Answer:
Step-by-step explanation:
To compute the remainder of w modulo 4, we need to keep track of the value of w modulo 4 as we scan through the binary digits from left to right. We can do this using a state machine with four states, one for each possible remainder value: state 0 for remainder 0, state 1 for remainder 1, state 2 for remainder 2, and state 3 for remainder 3. We also need to shift the binary digits of w to the right as we scan them, so we use a special symbol "#" to represent the least significant bit of w, which is discarded when we shift the digits to the right.

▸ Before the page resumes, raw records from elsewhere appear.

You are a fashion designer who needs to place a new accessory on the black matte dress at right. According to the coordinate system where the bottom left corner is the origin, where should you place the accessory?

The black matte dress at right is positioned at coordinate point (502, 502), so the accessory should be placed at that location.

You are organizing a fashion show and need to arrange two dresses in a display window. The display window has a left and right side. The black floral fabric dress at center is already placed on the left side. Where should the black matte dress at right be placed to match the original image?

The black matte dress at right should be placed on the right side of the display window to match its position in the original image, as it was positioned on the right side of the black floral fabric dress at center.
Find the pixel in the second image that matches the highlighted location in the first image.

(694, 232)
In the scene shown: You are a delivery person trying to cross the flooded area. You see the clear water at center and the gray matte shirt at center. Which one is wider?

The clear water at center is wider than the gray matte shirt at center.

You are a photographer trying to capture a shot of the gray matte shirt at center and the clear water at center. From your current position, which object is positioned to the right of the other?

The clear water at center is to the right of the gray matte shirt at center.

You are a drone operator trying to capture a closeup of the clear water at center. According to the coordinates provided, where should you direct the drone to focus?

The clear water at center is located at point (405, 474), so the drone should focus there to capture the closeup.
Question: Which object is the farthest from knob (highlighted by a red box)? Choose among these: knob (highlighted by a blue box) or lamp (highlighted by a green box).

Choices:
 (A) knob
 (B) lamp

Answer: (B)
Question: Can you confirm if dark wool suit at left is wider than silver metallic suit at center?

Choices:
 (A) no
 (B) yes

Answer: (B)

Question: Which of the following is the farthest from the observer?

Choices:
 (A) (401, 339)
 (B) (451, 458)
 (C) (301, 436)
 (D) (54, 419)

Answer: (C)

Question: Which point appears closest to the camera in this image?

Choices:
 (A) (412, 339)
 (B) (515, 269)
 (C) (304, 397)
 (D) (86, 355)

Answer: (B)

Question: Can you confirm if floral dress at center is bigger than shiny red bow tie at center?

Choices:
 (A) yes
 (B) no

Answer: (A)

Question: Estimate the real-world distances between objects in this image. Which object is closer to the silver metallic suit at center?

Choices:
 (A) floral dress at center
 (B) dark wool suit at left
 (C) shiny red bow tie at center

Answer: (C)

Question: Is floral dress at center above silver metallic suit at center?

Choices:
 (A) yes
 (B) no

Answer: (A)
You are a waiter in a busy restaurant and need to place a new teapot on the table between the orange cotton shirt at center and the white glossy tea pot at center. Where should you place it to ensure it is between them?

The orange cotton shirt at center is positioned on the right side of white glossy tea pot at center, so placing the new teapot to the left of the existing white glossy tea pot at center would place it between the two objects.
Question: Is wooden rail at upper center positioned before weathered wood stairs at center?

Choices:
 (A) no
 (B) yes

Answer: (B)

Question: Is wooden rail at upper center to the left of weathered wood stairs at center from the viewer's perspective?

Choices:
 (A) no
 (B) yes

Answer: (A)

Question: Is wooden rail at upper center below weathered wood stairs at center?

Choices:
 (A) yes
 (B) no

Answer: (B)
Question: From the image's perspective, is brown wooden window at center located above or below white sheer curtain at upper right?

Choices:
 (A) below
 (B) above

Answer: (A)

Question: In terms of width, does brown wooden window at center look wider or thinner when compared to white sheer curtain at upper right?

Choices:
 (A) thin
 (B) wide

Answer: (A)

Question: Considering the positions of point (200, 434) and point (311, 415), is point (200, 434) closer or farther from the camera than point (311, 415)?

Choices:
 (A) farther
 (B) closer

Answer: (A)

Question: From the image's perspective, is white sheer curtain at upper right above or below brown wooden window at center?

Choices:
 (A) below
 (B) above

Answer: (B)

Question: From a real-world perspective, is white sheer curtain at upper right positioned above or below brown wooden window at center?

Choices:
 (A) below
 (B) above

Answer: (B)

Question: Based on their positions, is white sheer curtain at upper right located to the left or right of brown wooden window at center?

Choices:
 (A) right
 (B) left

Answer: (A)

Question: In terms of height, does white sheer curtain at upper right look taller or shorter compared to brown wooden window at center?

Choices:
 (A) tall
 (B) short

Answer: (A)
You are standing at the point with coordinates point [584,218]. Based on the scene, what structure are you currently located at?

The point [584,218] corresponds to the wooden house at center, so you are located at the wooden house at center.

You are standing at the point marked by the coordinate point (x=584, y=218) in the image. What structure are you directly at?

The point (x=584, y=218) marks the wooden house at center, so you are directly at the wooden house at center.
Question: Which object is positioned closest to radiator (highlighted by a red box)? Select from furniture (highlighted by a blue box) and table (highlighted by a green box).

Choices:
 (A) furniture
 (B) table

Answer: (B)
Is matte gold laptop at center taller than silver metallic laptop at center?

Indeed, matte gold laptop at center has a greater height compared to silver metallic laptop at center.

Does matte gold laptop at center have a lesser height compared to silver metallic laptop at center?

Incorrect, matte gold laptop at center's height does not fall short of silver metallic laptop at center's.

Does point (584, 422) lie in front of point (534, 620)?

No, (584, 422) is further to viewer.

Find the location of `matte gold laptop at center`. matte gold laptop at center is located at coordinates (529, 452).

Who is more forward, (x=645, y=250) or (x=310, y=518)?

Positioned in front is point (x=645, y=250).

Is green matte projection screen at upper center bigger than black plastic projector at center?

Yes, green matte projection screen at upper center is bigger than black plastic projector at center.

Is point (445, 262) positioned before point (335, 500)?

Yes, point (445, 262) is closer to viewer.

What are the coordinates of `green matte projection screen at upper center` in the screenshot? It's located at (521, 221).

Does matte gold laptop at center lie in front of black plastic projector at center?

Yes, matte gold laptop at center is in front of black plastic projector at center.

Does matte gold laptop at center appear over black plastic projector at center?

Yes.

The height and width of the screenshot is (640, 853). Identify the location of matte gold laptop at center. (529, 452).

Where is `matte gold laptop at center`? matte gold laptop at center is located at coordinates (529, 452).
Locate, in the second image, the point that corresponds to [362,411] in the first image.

Here is a description of the deterministic Turing machine M that computes the remainder of w modulo 4 using the macro language:
Define the alphabet
Alph = {0, 1, #}
Define the states
States = {s0, s1, s2, s3, h}
Define the transitions
Transitions = {
(s0, 0) -> (s0, 0, R), # Remainder is still 0
(s0, 1) -> (s1, 1, R), # Remainder becomes 1
(s1, 0) -> (s2, 0, R), # Remainder becomes 2
(s1, 1) -> (s0, 1, R), # Remainder becomes 0
(s2, 0) -> (s1, 0, R), # Remainder becomes 1
(s2, 1) -> (s3, 1, R), # Remainder becomes 3
(s3, 0) -> (s0, 0, R), # Remainder becomes 0
(s3, 1) -> (s2, 1, R), # Remainder becomes 2
(s0, #) -> (h, #, N) # Halt and output the remainder
}
Define the initial configuration
Init = (s0, #) # Start in state s0 with "#" as the first digit
Define the final configurations
Final = {(h, 0), (h, 1), (h, 2), (h, 3)} # Halt when remainder is found
Define the machine
M = (Alph, States, Transitions, Init, Final)
In this machine, the symbols 0, 1, and # represent the binary digits 0, 1, and the least significant bit of w, respectively. The machine starts in state s0 with "#" as the first symbol of the input. It then transitions through the states according to the rules in the Transitions set, updating the remainder value as it goes. When it reaches the end of the input, it halts in state h and outputs the current remainder value.